Who you asked to be your bridesmaid three years ago was based on your friendship with her at that time. Her not asking you to be hers right now is based on your friendship as it exists presently. You stay in touch, but you are not as close as you once were. She is now closer to her other friend since they are both single and share more in common. Now that she is married, you might try to do more together and she may be drawn closer to you. But, she may not. We tend to change a lot as we mature. Friends I had in HS and college now sometimes seem foreign to me.

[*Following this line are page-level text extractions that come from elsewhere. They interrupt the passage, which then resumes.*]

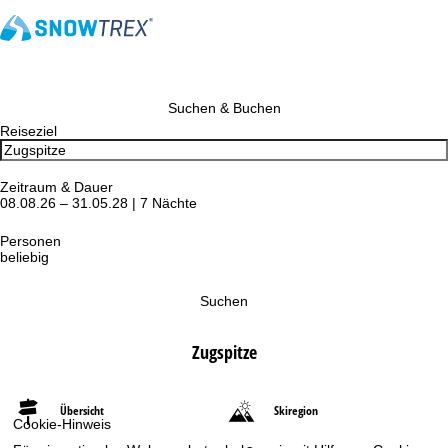
Suchen & Buchen
Reiseziel
Zeitraum & Dauer
08.08.26 – 31.05.28 | 7 Nächte
Personen
beliebig
Suchen
Zugspitze
Übersicht
Skiregion
Cookie-Hinweis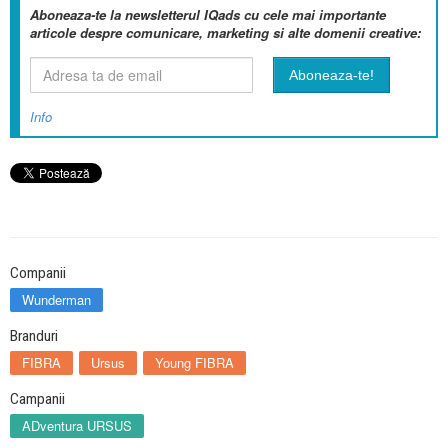
Aboneaza-te la newsletterul IQads cu cele mai importante
articole despre comunicare, marketing si alte domenii creative:
Info
Companii
Wunderman
Branduri
FIBRA
Ursus
Young FIBRA
Campanii
ADventura URSUS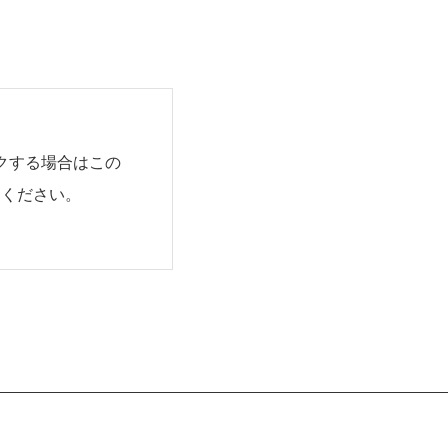
クする場合はこの
用ください。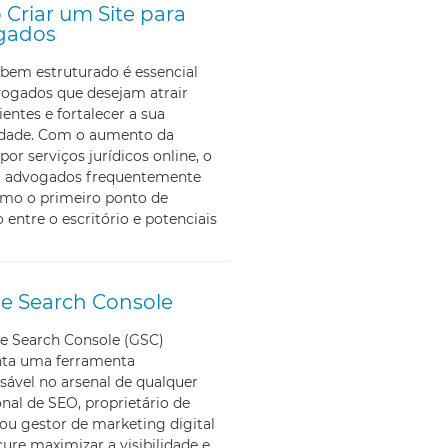
Criar um Site para
gados
bem estruturado é essencial
vogados que desejam atrair
ientes e fortalecer a sua
lidade. Com o aumento da
por serviços jurídicos online, o
ra advogados frequentemente
omo o primeiro ponto de
 entre o escritório e potenciais
e Search Console
e Search Console (GSC)
nta uma ferramenta
sável no arsenal de qualquer
onal de SEO, proprietário de
ou gestor de marketing digital
ure maximizar a visibilidade e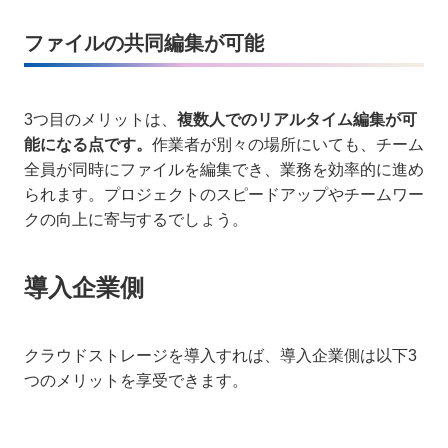
ファイルの共同編集が可能
3つ目のメリットは、
複数人でのリアルタイム編集が可
能になる点です。
作業者が別々の場所にいても、チーム
全員が同時にファイルを編集でき、業務を効率的に進め
られます。プロジェクトのスピードアップやチームワー
クの向上に寄与するでしょう。
導入企業側
クラウドストレージを導入すれば、導入企業側は以下3
つのメリットを享受できます。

Talk to her about all of this and see how she feels. Don't be that person that can't let an old friendship run its course.


----------



## no name (Aug 4, 2016)

.


----------



## Marc878 (Aug 26, 2015)

*Re: 27 years Friendship, excluded from wedding!*

Life constantly changes. IMO just move on like she has. Always watch actions words are meaningless.


----------



## no name (Aug 4, 2016)

.


----------



## Marc878 (Aug 26, 2015)

*Re: 27 years Friendship, excluded from wedding!*



no name said:


> It's very hard to move on when you know someone practically your whole life, we were like 7 and inseparable for most of it. it's like cutting off a limb. I know she has moved on but I'm finding it really difficult to let go. What you say makes sense.
> 
> 
> Sent from my iPhone using Tapatalk


Yes, change is always hard but a one sided friendship is meaningless. Perhaps in time you may reconnect but don't count on it. Go your own way. I've found that when one thing ends another always opens up.


----------



## Bobby5000 (Oct 19, 2011)

*Re: 27 years Friendship, excluded from wedding!*

Please get over it. I have one group of family members who are constantly looking at small slights. Once they complained bitterly about the table at a shower and I tried to act as an intermediary and brought it up with the bride's family. What a nitwit I was. I upset them and our relationship was never the same. I apologized some years later. In contrast, I have another family member who is popular and successful and never lets small things like this bother him. He tends to be the life of the party, women love him, guys like him and its the way to be.


----------



## MattMatt (May 19, 2012)

*Re: 27 years Friendship, excluded from wedding!*



no name said:


> We have spoken about it. When she initially told me, I was a candidate for being her bridesmaid, she originally would have liked to have 2 but there are all these other issues with her hubby to factor in which I won't get in to. So she had to choose between us 2. She made her choice because yes in that life stage she feels closer to her, it was a hard decision for her to make. It's not just not being in the party, she barely spoke to me through out since then, she couldn't find not one single thing to include me in it , not even a reading. She considers myself and this other friend as her top tier friends and keeps saying that she still cherishes our friendship etc but I don't see any actions to prove this and i don't feel like this supposed top tier friend. She thought that I'd be ok with being excluded out of everything and I wouldn't mind. It's hard to know what the right thing to do is. Should i just stop whinging to myself and get over this or do I have right to feel like this ?
> 
> 
> Sent from my iPhone using Tapatalk


You know, @no name, it's almost as if she was trying to punish you for something.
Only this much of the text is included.